To report a case of simultaneous bilateral choroidal neovascularization (CNV) associated with Staphylococcus aureus infective endocarditis.
A 35-year-old man presented with acute visual impairment 14 days after cardiac surgery for acute infective endocarditis caused by methicillin-susceptible S. aureus . Fundus photography, fluorescein angiography, optical coherence tomography (OCT), and OCT angiography confirmed the presence of a single CNV area in the right eye and three CNV areas in the left eye. Treatment with intravitreal aflibercept resulted in an improvement in the visual acuity in both eyes.
Conclusion and Importance
The findings from this case highlight the importance of monitoring visual symptoms in patients with infective endocarditis. CNV can result in vision loss when it involves the macula; therefore, prompt diagnosis is important. Intravitreal anti-vascular endothelial growth factor injection can be an effective treatment in such cases. To the best of our knowledge, this is the first report of simultaneous bilateral CNV associated with infective endocarditis.

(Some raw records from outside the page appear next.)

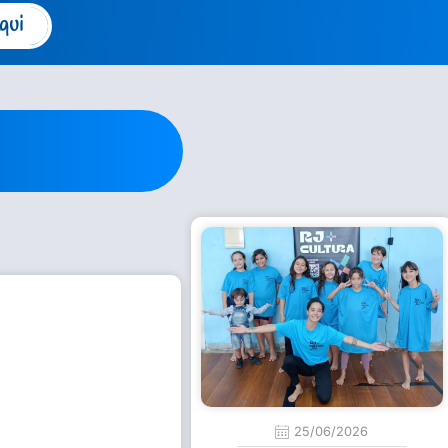
qui
25/06/2026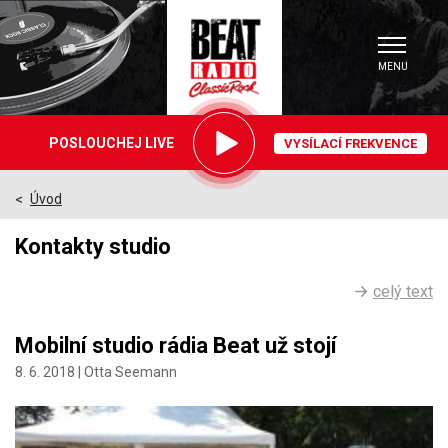
MENU
Právě
POSLOUCHEJ LIVE
VYSÍLACÍ FREKVENCE
hrajeme
Úvod
>
Články
Kontakty studio
celý text
Mobilní studio rádia Beat už stojí
8. 6. 2018 |
Otta Seemann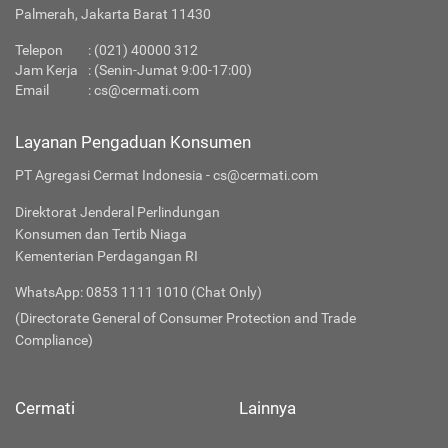
Palmerah, Jakarta Barat 11430
Telepon
:
(021) 40000 312
Jam Kerja
: (Senin-Jumat 9:00-17:00)
Email
:
cs@cermati.com
Layanan Pengaduan Konsumen
PT Agregasi Cermat Indonesia - cs@cermati.com
Direktorat Jenderal Perlindungan
Konsumen dan Tertib Niaga
Kementerian Perdagangan RI
WhatsApp: 0853 1111 1010 (Chat Only)
(Directorate General of Consumer Protection and Trade
Compliance)
Cermati
Lainnya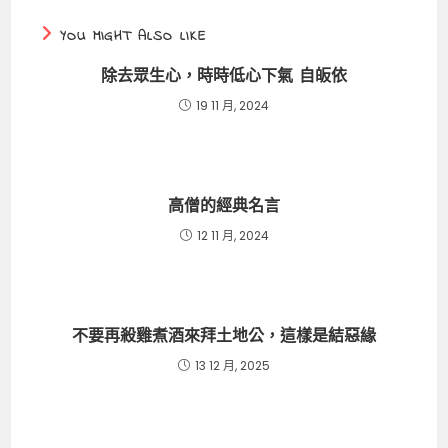
YOU MIGHT ALSO LIKE
除去眾生心，時時低心下氣 自皈依
19 11 月, 2024
高僧的經典名言
12 11 月, 2024
不要再殺雞煮酒來拜土地公，這樣是結惡緣
13 12 月, 2025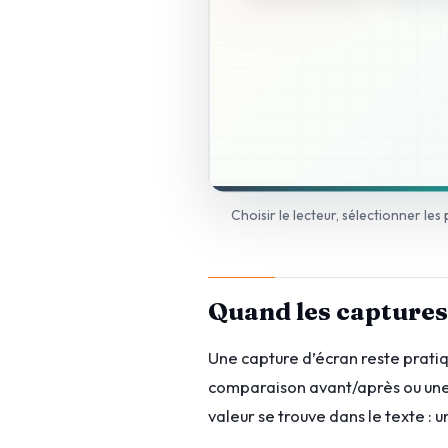
Choisir le lecteur, sélectionner les 
Quand les captures
Une capture d’écran reste pratiqu
comparaison avant/après ou une
valeur se trouve dans le texte : u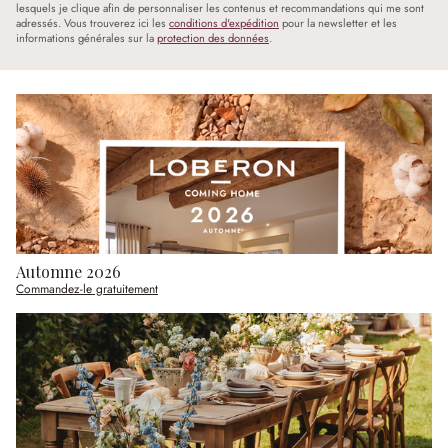
lesquels je clique afin de personnaliser les contenus et recommandations qui me sont
adressés. Vous trouverez ici les
conditions d'expédition
pour la newsletter et les
informations générales sur la
protection des données
.
Automne 2026
Commandez-le gratuitement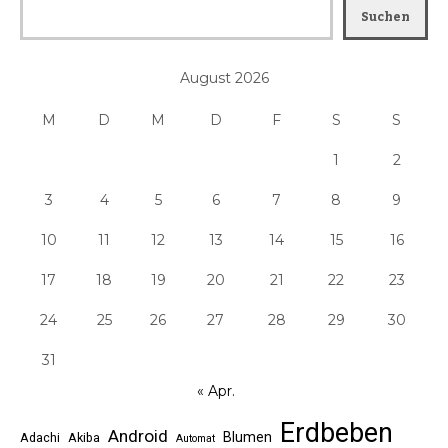
Suchen
August 2026
M
D
M
D
F
S
S
1
2
3
4
5
6
7
8
9
10
11
12
13
14
15
16
17
18
19
20
21
22
23
24
25
26
27
28
29
30
31
« Apr.
Erdbeben
Android
Blumen
Adachi
Akiba
Automat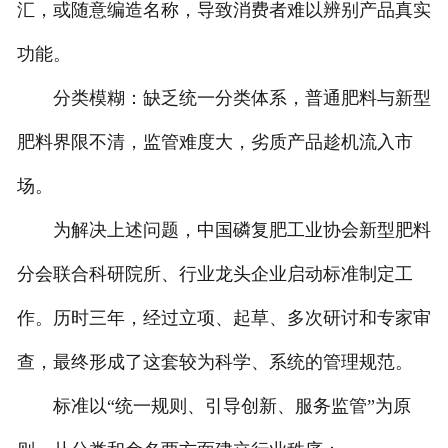
汇，或随意编造名称，导致消费者难以辨别产品真实
功能。
分类模糊：缺乏统一分类体系，普通肥料与新型
肥料界限不清，监管难度大，劣质产品趁机流入市
场。
为解决上述问题，中国磷复肥工业协会新型肥料
分会联合科研院所、行业龙头企业启动标准制定工
作。历时三年，经过立项、起草、多次研讨和专家审
查，最终形成了这套较为科学、系统的管理规范。
标准以“统一规则、引导创新、服务监管”为原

Infective endocarditis is a life-threatening infection of the heart valves or endocardium. The incidence of visual disturbance in patients with endocarditis is approximately 5%. Causes of visual disturbance include Roth’s spots, retinal artery occlusion, subretinal abscesses, endophthalmitis, choroiditis, and optic neuritis. Unilateral choroidal neovascularization (CNV) has also been reported. Till date, however, simultaneous bilateral CNV associated with infective endocarditis has not been reported. Here we report a rare case involving a middle-aged man who developed simultaneous bilateral CNV associated with Staphylococcus aureus infective endocarditis.

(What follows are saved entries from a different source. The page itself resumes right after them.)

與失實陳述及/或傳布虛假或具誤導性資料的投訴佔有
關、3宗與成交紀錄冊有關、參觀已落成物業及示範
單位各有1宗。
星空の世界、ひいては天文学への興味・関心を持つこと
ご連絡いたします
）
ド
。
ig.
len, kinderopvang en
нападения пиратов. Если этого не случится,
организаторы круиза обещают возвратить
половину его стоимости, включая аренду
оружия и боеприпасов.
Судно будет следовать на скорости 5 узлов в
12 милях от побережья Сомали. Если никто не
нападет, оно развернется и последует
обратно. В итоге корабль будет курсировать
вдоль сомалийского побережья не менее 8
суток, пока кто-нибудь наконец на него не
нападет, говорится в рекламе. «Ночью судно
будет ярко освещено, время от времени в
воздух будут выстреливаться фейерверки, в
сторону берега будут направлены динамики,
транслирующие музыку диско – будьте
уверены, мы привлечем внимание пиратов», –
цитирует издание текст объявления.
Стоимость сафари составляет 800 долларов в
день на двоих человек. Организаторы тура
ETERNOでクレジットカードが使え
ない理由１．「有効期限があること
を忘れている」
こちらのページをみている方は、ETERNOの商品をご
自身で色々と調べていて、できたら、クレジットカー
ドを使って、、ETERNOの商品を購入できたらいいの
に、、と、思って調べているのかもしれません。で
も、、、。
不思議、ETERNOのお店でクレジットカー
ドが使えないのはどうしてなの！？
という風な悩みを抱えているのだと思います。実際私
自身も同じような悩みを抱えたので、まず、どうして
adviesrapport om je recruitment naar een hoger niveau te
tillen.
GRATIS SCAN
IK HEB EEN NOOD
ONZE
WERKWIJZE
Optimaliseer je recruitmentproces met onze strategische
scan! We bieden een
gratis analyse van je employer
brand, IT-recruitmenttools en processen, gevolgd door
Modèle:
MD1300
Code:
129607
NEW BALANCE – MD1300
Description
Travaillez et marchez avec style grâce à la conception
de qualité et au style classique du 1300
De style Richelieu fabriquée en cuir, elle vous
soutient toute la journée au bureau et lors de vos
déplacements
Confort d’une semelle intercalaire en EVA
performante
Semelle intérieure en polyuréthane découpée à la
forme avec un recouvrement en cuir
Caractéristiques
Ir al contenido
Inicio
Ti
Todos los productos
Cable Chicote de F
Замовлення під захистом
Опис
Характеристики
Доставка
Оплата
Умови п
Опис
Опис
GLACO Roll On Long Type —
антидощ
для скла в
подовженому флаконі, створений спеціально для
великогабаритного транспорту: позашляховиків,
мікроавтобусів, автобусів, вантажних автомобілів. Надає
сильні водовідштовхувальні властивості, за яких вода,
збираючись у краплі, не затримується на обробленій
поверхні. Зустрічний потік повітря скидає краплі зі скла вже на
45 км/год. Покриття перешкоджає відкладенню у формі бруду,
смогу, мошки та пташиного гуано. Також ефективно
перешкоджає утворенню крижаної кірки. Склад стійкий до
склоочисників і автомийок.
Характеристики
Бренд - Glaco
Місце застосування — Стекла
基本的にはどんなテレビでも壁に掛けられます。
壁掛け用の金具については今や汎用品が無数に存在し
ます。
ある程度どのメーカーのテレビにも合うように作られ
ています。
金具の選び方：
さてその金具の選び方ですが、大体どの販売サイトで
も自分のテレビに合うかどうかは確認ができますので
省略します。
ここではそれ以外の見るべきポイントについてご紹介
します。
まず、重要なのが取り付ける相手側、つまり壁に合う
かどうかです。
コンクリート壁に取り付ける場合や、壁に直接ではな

A 35-year-old man with a history of chronic otitis media presented with fever, dizziness, and fatigue. His body temperature was 39.4 °C, heart rate was 112 beats/minute (tachycardia), and systolic/diastolic blood pressure was 55/41 mmHg (hypotension). A blood test showed an increased C-reactive protein (CRP) level (11.95 mg/dL) and leukocytosis (17,470/mm 3 ). Transthoracic echocardiography revealed vegetation (16 × 7 mm) at the anterior commissure of the mitral valve. Two sets of blood cultures grew methicillin-susceptible S. aureus , and the patient was diagnosed with sepsis associated with acute infective endocarditis. One day after his presentation, a cardiothoracic surgeon performed mitral valve replacement surgery, following which the patient received daily treatment with intravenous cefazolin (6 g) in 3 divided doses every 8 hours for 7 days. His fever gradually subsided.

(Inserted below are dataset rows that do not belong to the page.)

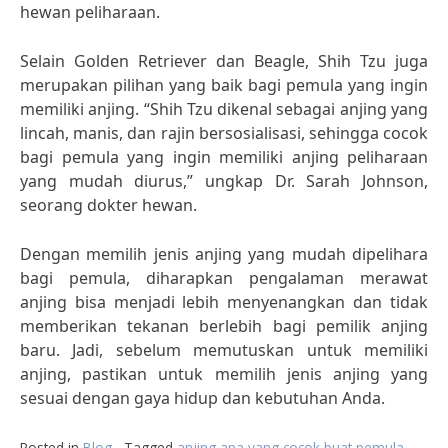
hewan peliharaan.
Selain Golden Retriever dan Beagle, Shih Tzu juga
merupakan pilihan yang baik bagi pemula yang ingin
memiliki anjing. “Shih Tzu dikenal sebagai anjing yang
lincah, manis, dan rajin bersosialisasi, sehingga cocok
bagi pemula yang ingin memiliki anjing peliharaan
yang mudah diurus,” ungkap Dr. Sarah Johnson,
seorang dokter hewan.
Dengan memilih jenis anjing yang mudah dipelihara
bagi pemula, diharapkan pengalaman merawat
anjing bisa menjadi lebih menyenangkan dan tidak
memberikan tekanan berlebih bagi pemilik anjing
baru. Jadi, sebelum memutuskan untuk memiliki
anjing, pastikan untuk memilih jenis anjing yang
sesuai dengan gaya hidup dan kebutuhan Anda.
Posted in
Blog
Tagged
anjing apa yang cocok buat pemula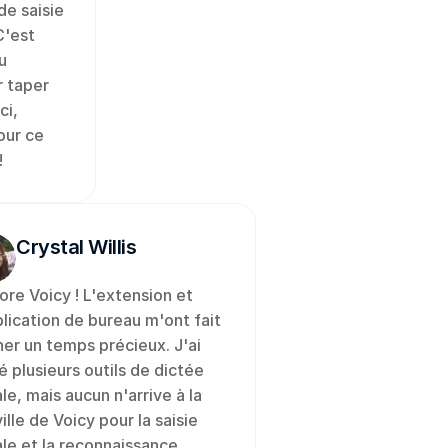
e saisie 
'est 
 
 taper 
i, 
ur ce 
!
Crystal Willis
ore Voicy ! L'extension et 
plication de bureau m'ont fait 
er un temps précieux. J'ai 
é plusieurs outils de dictée 
le, mais aucun n'arrive à la 
ille de Voicy pour la saisie 
le et la reconnaissance 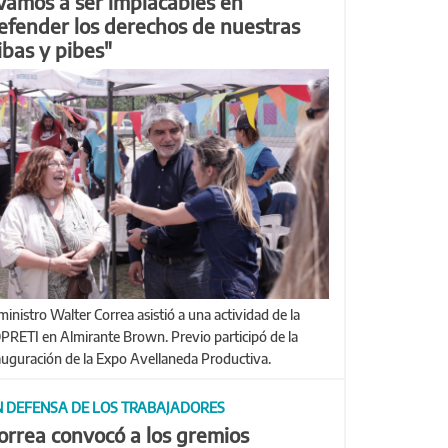
Vamos a ser implacables en
efender los derechos de nuestras
ibas y pibes"
PRETI en Almirante Brown. Previo participó de la
auguración de la Expo Avellaneda Productiva.
N DEFENSA DE LOS TRABAJADORES
orrea convocó a los gremios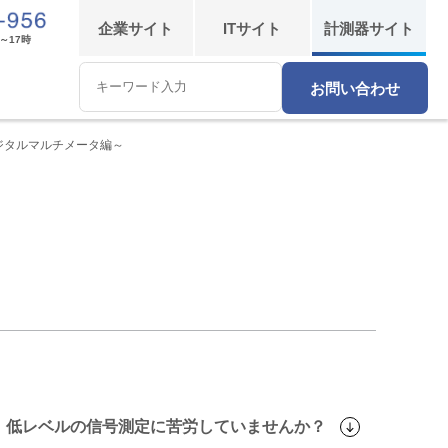
企業
サイト
IT
サイト
計測器
サイト
～17時
お問い合わせ
Conduct
a
search
ジタルマルチメータ編～
低レベルの信号測定に苦労していませんか？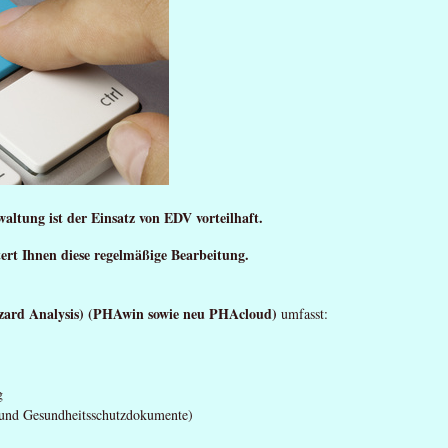
ltung ist der Einsatz von EDV vorteilhaft.
tert Ihnen diese regelmäßige Bearbeitung.
ard Analysis) (PHAwin sowie neu PHAcloud)
umfasst:
g
- und Gesundheitsschutzdokumente)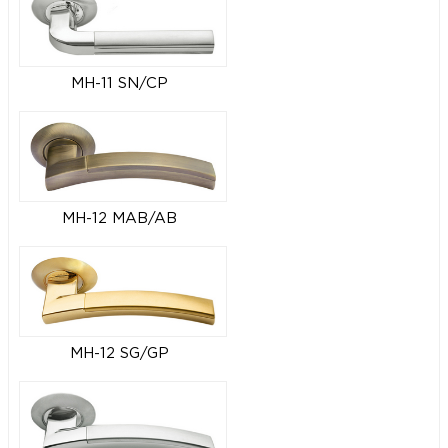
MH-11 SN/CP
MH-12 MAB/AB
MH-12 SG/GP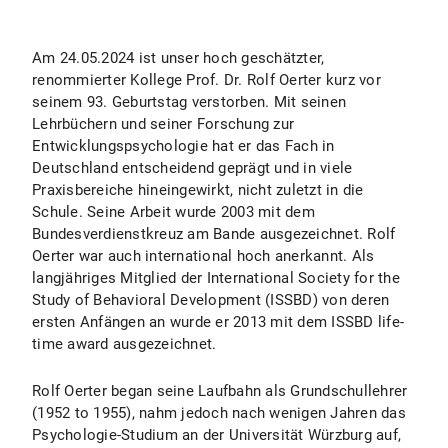
Am 24.05.2024 ist unser hoch geschätzter,
renommierter Kollege Prof. Dr. Rolf Oerter kurz vor
seinem 93. Geburtstag verstorben. Mit seinen
Lehrbüchern und seiner Forschung zur
Entwicklungspsychologie hat er das Fach in
Deutschland entscheidend geprägt und in viele
Praxisbereiche hineingewirkt, nicht zuletzt in die
Schule. Seine Arbeit wurde 2003 mit dem
Bundesverdienstkreuz am Bande ausgezeichnet. Rolf
Oerter war auch international hoch anerkannt. Als
langjähriges Mitglied der International Society for the
Study of Behavioral Development (ISSBD) von deren
ersten Anfängen an wurde er 2013 mit dem ISSBD life-
time award ausgezeichnet.
Rolf Oerter began seine Laufbahn als Grundschullehrer
(1952 to 1955), nahm jedoch nach wenigen Jahren das
Psychologie-Studium an der Universität Würzburg auf,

Fourteen days after surgery, the patient reported acute onset of visual disturbance in both eyes. Examination revealed a decreased visual acuity (VA) of 20/50 in the right eye and 30/50 in the left eye (previous VA was 20/20 in both eyes). The anterior chamber and vitreous were quiet in both eyes. Fundus examination revealed a round, elevated, yellowish lesion with hemorrhage at the fovea in the right eye and white, round spots at the posterior pole in the left eye ( Fig. 1 ). Fluorescein angiography (FA), spectral-domain (SD) optical coherence tomography (OCT; SD-OCT), and OCT angiography confirmed the presence of a single CNV area with exudation in the right eye and three CNV areas in the left eye ( Fig. 2 ). Indocyanine green angiography (ICGA) for both eyes revealed distinct CNV networks in the early phase and multifocal hypofluorescent lesions in the late phase ( Fig. 3 ).